▸ **Work request**: The reply to the records below should contain exactly the lines from the line with "Find all instances of aorta." through the line with "Find anything that looks like bladder.", and nothing besides.

▸ **Data records**:
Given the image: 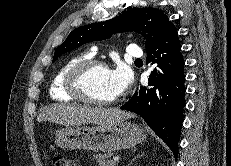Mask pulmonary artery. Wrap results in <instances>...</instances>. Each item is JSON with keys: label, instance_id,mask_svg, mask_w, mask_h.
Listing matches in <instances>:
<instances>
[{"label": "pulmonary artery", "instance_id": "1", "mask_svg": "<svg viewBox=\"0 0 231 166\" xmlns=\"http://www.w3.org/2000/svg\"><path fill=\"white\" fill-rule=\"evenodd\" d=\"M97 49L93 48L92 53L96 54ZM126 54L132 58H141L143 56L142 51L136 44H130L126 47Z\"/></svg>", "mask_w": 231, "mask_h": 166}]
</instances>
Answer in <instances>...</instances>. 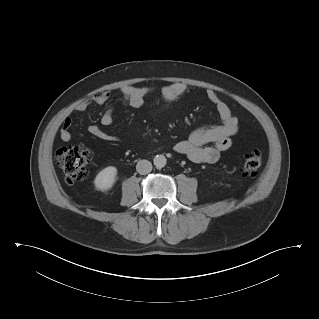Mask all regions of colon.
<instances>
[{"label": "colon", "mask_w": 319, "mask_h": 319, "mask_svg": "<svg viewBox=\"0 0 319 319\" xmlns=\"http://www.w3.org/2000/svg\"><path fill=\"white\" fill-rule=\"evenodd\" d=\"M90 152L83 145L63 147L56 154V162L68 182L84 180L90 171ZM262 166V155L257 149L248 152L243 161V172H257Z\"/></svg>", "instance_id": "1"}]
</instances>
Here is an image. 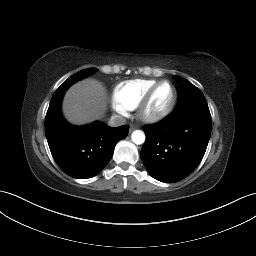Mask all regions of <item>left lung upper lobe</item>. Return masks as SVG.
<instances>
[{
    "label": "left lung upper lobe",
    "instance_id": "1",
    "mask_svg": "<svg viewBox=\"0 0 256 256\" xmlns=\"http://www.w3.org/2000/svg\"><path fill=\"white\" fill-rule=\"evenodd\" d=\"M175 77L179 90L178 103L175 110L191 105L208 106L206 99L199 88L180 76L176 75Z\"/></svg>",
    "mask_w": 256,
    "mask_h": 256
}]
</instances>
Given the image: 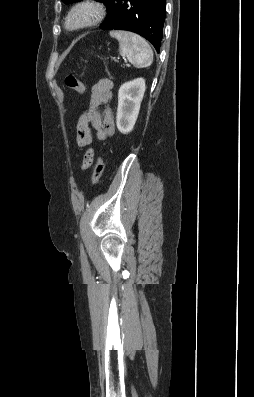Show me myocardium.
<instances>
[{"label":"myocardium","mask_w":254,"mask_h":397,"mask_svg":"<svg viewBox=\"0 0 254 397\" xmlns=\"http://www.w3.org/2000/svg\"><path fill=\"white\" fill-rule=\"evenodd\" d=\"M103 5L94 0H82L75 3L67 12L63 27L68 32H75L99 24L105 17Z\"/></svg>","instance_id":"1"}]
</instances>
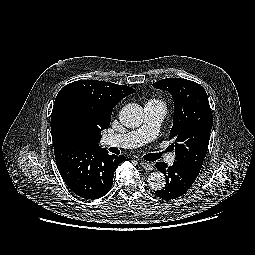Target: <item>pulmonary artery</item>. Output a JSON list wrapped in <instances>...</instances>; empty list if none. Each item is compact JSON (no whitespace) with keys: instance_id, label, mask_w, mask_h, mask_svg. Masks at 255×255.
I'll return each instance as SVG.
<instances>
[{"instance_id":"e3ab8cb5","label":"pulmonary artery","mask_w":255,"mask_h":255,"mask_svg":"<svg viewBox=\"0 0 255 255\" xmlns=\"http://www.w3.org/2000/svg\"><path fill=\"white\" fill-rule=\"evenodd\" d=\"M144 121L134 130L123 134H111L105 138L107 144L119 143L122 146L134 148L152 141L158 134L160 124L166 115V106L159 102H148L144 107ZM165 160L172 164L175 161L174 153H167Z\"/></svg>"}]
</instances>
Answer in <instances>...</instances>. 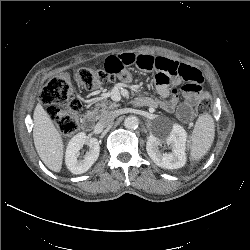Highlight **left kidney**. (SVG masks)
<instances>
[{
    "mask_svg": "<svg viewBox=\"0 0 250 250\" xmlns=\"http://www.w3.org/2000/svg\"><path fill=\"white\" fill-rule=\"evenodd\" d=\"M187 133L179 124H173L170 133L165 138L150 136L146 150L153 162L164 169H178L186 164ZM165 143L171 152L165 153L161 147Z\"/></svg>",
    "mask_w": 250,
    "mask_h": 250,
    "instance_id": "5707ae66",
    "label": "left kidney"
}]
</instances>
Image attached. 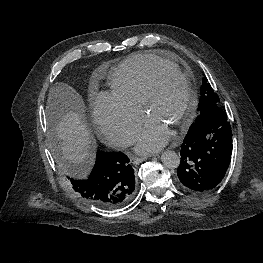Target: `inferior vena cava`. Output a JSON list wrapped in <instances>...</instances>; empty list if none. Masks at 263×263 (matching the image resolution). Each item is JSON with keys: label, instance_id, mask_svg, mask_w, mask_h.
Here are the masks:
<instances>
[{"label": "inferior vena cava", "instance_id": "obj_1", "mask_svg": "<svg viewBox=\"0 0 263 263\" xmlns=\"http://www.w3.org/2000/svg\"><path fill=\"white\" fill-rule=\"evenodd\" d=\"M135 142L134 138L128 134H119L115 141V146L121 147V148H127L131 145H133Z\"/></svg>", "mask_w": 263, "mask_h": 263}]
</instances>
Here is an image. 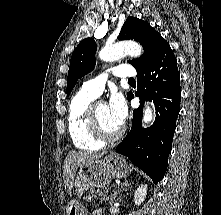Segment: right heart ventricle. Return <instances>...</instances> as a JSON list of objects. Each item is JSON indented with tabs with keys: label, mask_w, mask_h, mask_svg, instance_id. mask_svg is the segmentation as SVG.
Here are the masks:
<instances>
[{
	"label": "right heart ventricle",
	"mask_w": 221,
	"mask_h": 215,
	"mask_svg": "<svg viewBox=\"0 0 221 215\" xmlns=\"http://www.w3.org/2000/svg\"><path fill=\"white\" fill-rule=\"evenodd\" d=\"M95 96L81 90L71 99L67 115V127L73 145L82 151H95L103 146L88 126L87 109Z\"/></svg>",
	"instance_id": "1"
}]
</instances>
...
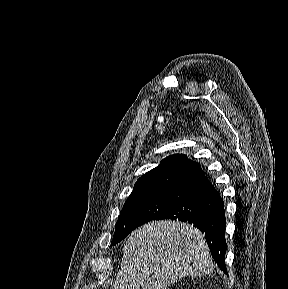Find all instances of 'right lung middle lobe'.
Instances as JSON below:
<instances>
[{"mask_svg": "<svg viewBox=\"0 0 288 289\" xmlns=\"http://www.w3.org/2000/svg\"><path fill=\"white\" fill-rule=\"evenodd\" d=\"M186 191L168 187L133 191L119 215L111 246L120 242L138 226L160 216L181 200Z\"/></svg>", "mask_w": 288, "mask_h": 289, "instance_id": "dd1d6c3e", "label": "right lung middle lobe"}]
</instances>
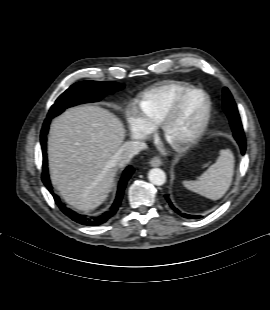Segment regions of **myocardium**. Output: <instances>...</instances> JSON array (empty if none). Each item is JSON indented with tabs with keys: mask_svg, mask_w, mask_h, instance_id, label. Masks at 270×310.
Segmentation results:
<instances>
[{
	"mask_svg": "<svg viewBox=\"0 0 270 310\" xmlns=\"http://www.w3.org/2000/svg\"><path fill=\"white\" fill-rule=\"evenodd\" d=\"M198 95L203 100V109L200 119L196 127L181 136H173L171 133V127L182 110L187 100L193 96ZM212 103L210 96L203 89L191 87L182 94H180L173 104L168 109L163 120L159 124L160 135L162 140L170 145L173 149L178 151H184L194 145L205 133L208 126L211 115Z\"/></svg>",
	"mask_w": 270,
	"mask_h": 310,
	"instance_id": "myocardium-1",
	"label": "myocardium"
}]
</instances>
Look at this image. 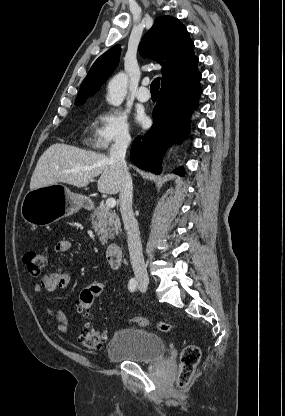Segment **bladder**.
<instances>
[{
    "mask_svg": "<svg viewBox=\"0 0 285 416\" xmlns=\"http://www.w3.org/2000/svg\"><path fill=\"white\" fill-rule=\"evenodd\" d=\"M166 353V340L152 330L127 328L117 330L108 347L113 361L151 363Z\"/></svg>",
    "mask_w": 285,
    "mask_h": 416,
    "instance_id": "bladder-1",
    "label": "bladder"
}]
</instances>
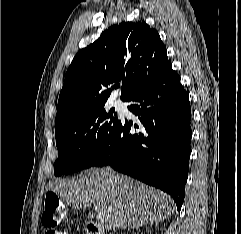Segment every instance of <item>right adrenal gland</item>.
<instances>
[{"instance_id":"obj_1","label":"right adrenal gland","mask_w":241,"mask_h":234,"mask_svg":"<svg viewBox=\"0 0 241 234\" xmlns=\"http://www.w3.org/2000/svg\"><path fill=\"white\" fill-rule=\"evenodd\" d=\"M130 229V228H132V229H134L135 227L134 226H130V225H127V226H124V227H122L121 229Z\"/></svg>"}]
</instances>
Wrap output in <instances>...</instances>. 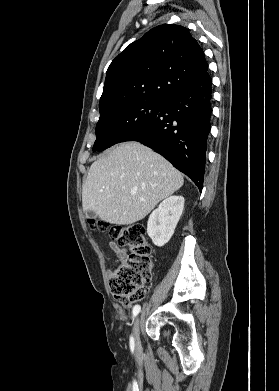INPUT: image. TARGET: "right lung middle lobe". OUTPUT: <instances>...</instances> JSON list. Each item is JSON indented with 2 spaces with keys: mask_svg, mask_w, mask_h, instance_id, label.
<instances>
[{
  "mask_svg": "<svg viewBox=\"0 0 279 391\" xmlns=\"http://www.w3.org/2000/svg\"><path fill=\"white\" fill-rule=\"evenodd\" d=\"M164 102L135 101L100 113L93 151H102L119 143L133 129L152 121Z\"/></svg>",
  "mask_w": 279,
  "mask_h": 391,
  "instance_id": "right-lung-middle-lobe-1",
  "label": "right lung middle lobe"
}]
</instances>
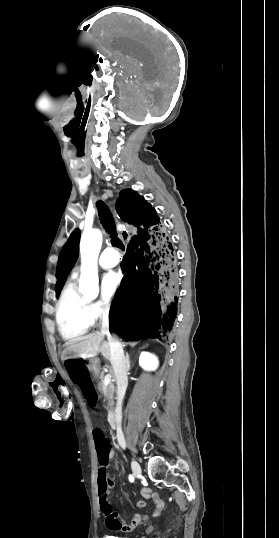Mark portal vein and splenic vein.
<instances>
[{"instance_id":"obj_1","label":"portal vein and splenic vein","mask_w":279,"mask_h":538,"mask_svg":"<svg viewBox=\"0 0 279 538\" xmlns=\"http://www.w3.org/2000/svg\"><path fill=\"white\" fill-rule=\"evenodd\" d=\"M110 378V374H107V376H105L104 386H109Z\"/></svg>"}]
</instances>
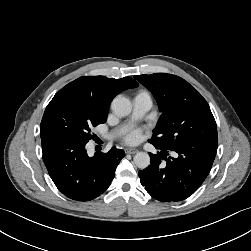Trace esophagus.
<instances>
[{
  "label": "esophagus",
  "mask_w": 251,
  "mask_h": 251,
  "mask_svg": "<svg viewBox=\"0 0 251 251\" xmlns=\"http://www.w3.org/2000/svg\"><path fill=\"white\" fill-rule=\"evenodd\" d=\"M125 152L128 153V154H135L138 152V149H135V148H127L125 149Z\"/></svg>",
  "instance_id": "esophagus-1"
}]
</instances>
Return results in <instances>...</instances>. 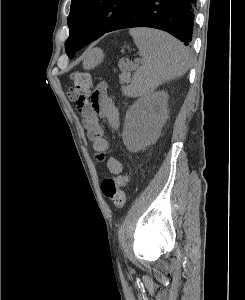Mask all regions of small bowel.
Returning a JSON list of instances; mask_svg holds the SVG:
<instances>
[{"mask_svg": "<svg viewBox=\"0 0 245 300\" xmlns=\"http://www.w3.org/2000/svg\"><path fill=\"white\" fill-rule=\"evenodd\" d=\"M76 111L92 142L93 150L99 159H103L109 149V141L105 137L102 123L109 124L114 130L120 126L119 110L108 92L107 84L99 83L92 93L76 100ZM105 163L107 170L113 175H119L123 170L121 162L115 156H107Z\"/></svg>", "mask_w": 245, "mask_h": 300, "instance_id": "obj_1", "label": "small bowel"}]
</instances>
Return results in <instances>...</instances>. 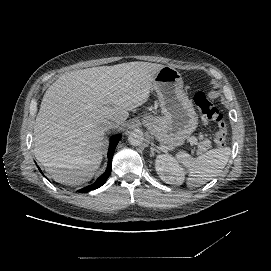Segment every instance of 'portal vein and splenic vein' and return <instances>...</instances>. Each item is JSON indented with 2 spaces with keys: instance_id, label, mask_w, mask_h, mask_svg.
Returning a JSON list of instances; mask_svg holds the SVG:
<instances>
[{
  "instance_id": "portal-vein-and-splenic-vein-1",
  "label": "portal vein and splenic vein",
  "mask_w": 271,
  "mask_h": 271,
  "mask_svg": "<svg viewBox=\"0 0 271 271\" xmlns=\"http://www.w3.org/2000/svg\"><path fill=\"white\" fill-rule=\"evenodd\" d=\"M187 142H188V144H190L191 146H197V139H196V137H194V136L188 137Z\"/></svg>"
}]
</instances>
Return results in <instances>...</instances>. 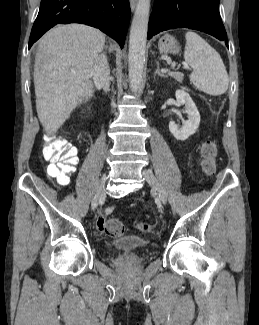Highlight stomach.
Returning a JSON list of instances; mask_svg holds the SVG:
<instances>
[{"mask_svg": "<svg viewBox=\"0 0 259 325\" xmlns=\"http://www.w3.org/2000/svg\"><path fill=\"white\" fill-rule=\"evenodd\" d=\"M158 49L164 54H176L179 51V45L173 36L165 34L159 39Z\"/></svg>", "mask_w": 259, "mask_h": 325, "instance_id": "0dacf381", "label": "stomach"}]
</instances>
...
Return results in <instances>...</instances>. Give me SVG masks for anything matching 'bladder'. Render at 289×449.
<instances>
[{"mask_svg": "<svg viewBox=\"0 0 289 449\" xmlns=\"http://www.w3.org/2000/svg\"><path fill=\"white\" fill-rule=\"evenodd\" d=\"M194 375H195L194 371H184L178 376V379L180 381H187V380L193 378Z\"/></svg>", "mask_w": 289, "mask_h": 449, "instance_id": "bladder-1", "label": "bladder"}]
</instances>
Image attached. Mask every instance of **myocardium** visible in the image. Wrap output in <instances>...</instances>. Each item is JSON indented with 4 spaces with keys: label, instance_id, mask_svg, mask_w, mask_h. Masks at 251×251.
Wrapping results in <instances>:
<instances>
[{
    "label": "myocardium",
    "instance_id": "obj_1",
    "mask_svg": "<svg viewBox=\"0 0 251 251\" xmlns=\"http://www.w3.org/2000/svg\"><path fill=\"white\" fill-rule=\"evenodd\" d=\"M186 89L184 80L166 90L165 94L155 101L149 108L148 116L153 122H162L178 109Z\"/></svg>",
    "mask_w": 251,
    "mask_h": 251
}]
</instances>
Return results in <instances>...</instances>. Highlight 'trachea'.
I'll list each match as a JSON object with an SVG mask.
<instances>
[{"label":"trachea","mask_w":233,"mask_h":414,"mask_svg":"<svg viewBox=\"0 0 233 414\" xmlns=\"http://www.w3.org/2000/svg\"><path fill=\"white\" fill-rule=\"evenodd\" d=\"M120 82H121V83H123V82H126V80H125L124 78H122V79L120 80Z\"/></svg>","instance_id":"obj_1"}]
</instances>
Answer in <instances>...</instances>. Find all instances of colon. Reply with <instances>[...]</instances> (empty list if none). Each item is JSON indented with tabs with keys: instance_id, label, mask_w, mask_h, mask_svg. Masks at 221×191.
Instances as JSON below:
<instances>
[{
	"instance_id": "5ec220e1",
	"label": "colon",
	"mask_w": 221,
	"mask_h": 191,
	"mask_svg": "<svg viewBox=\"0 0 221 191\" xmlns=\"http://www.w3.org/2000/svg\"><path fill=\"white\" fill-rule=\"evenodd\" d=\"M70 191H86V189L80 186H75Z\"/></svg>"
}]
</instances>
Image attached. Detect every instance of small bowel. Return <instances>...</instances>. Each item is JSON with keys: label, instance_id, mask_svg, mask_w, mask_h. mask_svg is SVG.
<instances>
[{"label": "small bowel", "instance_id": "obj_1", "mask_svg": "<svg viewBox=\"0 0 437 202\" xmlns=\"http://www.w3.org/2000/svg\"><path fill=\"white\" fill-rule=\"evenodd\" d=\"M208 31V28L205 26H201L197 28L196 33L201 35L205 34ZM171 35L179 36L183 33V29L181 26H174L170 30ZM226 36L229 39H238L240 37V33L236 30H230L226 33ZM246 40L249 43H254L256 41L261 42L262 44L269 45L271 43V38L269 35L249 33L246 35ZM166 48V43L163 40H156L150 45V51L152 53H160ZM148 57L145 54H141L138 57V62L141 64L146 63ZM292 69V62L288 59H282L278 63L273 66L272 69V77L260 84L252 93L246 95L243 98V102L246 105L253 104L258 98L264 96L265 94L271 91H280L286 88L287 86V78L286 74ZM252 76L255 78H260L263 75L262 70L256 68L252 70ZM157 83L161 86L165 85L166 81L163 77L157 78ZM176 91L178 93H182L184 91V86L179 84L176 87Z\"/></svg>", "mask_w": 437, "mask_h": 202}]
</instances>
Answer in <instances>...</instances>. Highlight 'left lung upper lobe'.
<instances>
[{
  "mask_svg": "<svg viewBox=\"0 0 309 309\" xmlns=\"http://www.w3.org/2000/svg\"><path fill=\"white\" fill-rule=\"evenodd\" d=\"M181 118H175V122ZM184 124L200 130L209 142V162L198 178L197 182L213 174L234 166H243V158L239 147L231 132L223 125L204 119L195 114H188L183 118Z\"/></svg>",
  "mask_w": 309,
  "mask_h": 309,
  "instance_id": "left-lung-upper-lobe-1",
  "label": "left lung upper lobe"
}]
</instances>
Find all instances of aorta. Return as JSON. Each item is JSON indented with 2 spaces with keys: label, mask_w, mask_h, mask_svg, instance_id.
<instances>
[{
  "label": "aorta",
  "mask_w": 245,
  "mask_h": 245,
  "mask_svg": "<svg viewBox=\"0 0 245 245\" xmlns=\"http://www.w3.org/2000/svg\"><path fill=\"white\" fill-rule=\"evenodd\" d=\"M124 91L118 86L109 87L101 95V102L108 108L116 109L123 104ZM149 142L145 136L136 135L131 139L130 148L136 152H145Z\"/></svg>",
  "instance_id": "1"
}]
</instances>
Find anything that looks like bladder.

▸ **Your response**:
Find all instances of aorta. Return as JSON. Each item is JSON indented with 2 spaces with keys: label, mask_w, mask_h, mask_svg, instance_id.
<instances>
[{
  "label": "aorta",
  "mask_w": 245,
  "mask_h": 245,
  "mask_svg": "<svg viewBox=\"0 0 245 245\" xmlns=\"http://www.w3.org/2000/svg\"><path fill=\"white\" fill-rule=\"evenodd\" d=\"M124 91L118 86L109 87L101 95V102L108 108L116 109L123 104ZM149 142L145 136L136 135L131 139L130 148L136 152H145Z\"/></svg>",
  "instance_id": "1"
}]
</instances>
Find anything that looks like bladder.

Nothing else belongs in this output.